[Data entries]

==*==

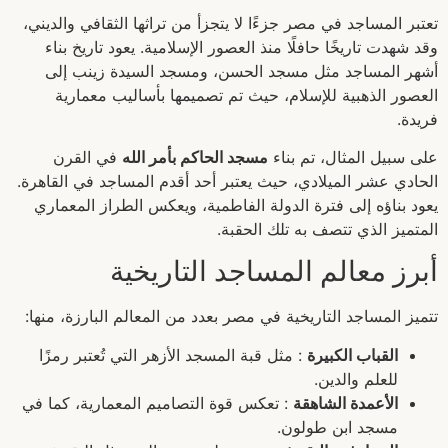
تعتبر المساجد في مصر جزءًا لا يتجزأ من تراثها الثقافي والديني،
وقد شهدت تاريخًا حافلًا منذ العصور الإسلامية. يعود تاريخ بناء
أشهر المساجد مثل مسجد الحسن، ومسجد السيدة زينب إلى
العصور الذهبية للإسلام، حيث تم تصميمها بأساليب معمارية
فريدة.
على سبيل المثال، تم بناء
مسجد الحاكم بأمر الله
في القرن
الحادي عشر الميلادي، حيث يعتبر أحد أقدم المساجد في القاهرة.
يعود بناؤه إلى فترة الدولة الفاطمية، ويعكس الطراز المعماري
المتميز الذي تتصف به تلك الحقبة.
أبرز معالم المساجد التاريخية
تتميز المساجد التاريخية في مصر بعدد من المعالم البارزة، منها:
القباب الكبيرة
: مثل قبة المسجد الأزهر التي تُعتبر رمزًا
للعلم والدين.
الأعمدة الشاهقة
: تعكس قوة التصاميم المعمارية، كما في
مسجد ابن طولون.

==*==

__WHAT YOU NEED TO DO__
Reproduce the lines above, beginning at the line with "أشهر المساجد مثل" and stopping after the line with "يعود بناؤه إلى", exactly as they are.

__WRITTEN ANSWER__
أشهر المساجد مثل مسجد الحسن، ومسجد السيدة زينب إلى
العصور الذهبية للإسلام، حيث تم تصميمها بأساليب معمارية
فريدة.
على سبيل المثال، تم بناء
مسجد الحاكم بأمر الله
في القرن
الحادي عشر الميلادي، حيث يعتبر أحد أقدم المساجد في القاهرة.
يعود بناؤه إلى فترة الدولة الفاطمية، ويعكس الطراز المعماري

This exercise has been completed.